Crece un corazón duro” Escuché esto tan a menudo cuando crecía que simplemente daba por sentado que cada vez que me sentía herido o molesto por algo que la gente me decía que era hipersensible, blando y que el mundo simplemente estaba justificado para aprovecharse de mí porque de alguna manera lo permitía.

Parecía que el crimen era enteramente mío por sentir demasiado. El crimen contra mí no existía porque mi suavidad era lo que lo permitía. Por lo tanto, debo sacrificar mi suavidad en el altar de la protección de mi propio corazón, porque no hay otro camino. Excepto… que hay otra manera.

Escúchenme, gente suave. No permitas que el mundo te haga tener la piel gruesa hasta el punto de no sentir nada. No permita que le hagan enojar y enfriar como a ellos. No dejes que te roben esa bondad de dentro.

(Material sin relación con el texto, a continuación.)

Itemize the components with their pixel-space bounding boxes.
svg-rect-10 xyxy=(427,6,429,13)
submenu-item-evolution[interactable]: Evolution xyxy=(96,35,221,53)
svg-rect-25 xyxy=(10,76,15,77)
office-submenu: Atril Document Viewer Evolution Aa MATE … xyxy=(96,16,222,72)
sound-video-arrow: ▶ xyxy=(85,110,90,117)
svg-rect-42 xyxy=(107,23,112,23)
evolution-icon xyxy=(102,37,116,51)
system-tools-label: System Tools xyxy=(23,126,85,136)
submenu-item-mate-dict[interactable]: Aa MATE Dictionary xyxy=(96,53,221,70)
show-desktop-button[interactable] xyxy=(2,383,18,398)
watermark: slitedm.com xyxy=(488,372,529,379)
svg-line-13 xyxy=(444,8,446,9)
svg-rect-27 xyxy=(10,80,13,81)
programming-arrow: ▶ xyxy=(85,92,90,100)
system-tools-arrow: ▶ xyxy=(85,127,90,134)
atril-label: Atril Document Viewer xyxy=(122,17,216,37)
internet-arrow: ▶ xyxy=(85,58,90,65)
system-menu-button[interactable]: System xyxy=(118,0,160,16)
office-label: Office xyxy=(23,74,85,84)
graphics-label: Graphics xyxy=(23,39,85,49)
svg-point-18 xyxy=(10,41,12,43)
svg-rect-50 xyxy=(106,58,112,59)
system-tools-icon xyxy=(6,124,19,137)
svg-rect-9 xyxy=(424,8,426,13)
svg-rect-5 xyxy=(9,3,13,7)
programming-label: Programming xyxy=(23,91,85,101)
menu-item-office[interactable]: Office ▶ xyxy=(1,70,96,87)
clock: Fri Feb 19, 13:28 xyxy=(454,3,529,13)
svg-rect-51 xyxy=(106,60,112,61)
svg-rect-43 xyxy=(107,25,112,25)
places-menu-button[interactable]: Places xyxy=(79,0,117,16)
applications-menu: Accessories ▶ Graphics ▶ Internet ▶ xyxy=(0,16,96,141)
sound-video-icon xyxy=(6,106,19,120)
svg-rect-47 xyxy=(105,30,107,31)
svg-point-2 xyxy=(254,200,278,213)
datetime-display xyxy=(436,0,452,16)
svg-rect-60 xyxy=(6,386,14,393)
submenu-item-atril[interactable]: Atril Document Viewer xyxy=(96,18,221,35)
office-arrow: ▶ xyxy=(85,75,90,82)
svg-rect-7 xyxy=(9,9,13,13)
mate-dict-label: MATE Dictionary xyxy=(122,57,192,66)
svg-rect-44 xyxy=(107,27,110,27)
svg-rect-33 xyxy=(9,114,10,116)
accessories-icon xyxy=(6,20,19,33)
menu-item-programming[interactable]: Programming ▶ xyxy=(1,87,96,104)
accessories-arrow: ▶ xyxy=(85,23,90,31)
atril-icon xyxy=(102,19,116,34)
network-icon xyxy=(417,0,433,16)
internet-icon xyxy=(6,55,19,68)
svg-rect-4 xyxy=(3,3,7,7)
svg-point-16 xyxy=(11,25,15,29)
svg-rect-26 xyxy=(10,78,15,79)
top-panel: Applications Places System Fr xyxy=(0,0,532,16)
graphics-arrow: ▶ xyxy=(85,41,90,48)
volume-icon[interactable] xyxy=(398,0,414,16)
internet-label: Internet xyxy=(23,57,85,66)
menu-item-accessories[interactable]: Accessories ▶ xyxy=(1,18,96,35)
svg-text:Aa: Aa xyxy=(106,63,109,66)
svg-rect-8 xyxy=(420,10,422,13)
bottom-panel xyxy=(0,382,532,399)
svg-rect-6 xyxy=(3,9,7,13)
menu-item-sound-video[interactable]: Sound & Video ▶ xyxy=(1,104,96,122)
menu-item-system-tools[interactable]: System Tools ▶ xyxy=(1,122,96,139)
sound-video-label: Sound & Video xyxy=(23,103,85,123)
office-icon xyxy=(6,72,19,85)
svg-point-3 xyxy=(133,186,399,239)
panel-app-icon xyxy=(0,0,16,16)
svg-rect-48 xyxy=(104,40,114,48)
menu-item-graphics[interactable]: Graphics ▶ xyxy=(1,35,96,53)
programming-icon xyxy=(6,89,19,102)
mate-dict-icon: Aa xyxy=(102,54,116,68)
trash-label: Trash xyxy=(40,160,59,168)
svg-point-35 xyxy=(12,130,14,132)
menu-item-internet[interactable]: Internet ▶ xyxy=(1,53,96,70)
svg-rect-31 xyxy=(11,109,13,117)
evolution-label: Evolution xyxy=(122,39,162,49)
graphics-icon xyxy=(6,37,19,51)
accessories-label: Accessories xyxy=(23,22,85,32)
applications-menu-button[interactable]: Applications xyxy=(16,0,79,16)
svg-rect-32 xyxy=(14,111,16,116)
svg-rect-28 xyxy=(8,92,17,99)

Lo que todo el mundo regaña de ti también te hace amable en un mundo que está perdiendo rápidamente su bondad. Le permite ver a los niños enfermos y la necesidad de ayudar. Te permite ver el dolor antes que la oportunidad. Te hace más duro, más duro que los parásitos que hace tiempo que perdieron su humanidad por la idea de ser superior socialmente, o de ganar algo monetario.

Estás bendecido, estás bendecido, porque tienes algo que otras personas han abandonado, sin darte cuenta de lo precioso que es. Tu bondad es lo más maravilloso de ti y viene de la suavidad de tu corazón, de sentir demasiado donde otros sienten muy poco, de notar las cosas que otras personas simplemente pasan.

Tu suavidad es algo exquisito y un día encontrarás a alguien que la celebre. Que te llena de alegría. que valora tu suave y bondadoso corazón. Esto es lo que eres, y no deberías tener que renunciar a ello.

No entregue las flores de su corazón para reemplazarlas con piedras sólo porque el mundo es un lugar duro. El mundo es duro porque necesita más gente con corazón de flor, no más con corazones de piedra.

Sé la persona suave que eres. Se te necesita suave. Te lo prometo, te necesitan suave.